• _What you should do_:
Please repeat exactly the lines below from the one containing "Naše stránky používají" down to the one containing "Vybrané recepty", both included, and nothing else.

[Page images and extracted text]
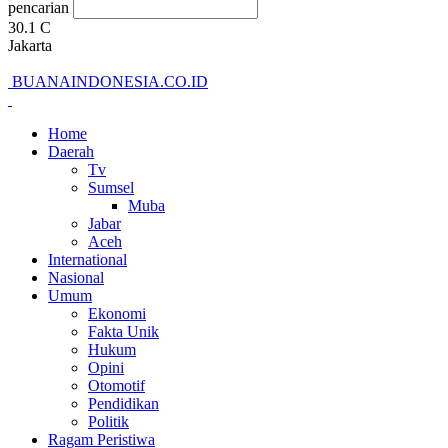
pencarian
30.1
C
Jakarta
BUANAINDONESIA.CO.ID
Home
Daerah
Tv
Sumsel
Muba
Jabar
Aceh
International
Nasional
Umum
Ekonomi
Fakta Unik
Hukum
Opini
Otomotif
Pendidikan
Politik
Ragam Peristiwa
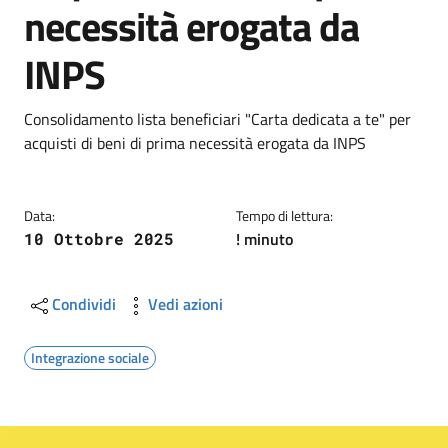
necessità erogata da
INPS
Dettagli
Descrizione breve
Consolidamento lista beneficiari "Carta dedicata a te" per
acquisti di beni di prima necessità erogata da INPS
Data:
Tempo di lettura:
! minuto
10 Ottobre 2025
Condividi
Vedi azioni
Integrazione sociale
Image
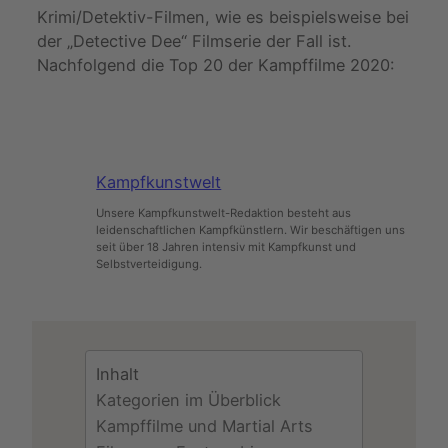
Krimi/Detektiv-Filmen, wie es beispielsweise bei
der „Detective Dee“ Filmserie der Fall ist.
Nachfolgend die Top 20 der Kampffilme 2020:
Kampfkunstwelt
Unsere Kampfkunstwelt-Redaktion besteht aus
leidenschaftlichen Kampfkünstlern. Wir beschäftigen uns
seit über 18 Jahren intensiv mit Kampfkunst und
Selbstverteidigung.
Inhalt
Kategorien im Überblick
Kampffilme und Martial Arts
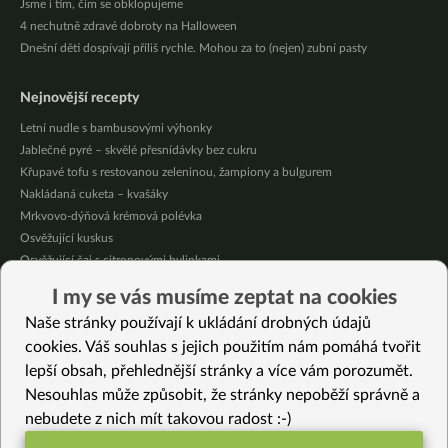
Jsme i tím, čím se obklopujeme
4 nechutně zdravé dobroty na Halloween
Dnešní děti dospívají příliš rychle. Mohou za to (nejen) zubní pasty
Nejnovější recepty
Letní nudle s bambusovými výhonky
Jablečné pyré – skvělé přesnídávky bez cukru
Křupavé tofu s restovanou zeleninou, žampiony a bulgurem
Nakládaná cuketa – kvašáky
Mrkvovo-dýňová krémová polévka
Osvěžující kuskus
Osvěžující čaj s citronovými bylinkami
Nepečený jablečný dort s rybízem
I my se vás musíme zeptat na cookies
Čokoládové muffiny s mangovým krémem
Naše stránky používají k ukládání drobných údajů
Meruňky a jablka v citrónovém želé
cookies. Váš souhlas s jejich použitím nám pomáhá tvořit
lepší obsah, přehlednější stránky a více vám porozumět.
Vybrané recepty
Nesouhlas může způsobit, že stránky nepoběží správně a
Mexické tortilly s náplní
nebudete z nich mít takovou radost :-)
Hustá zeleninová polévka s obilovinou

• _Answer box_:
Naše stránky používají k ukládání drobných údajů
Meruňky a jablka v citrónovém želé
cookies. Váš souhlas s jejich použitím nám pomáhá tvořit
lepší obsah, přehlednější stránky a více vám porozumět.
Vybrané recepty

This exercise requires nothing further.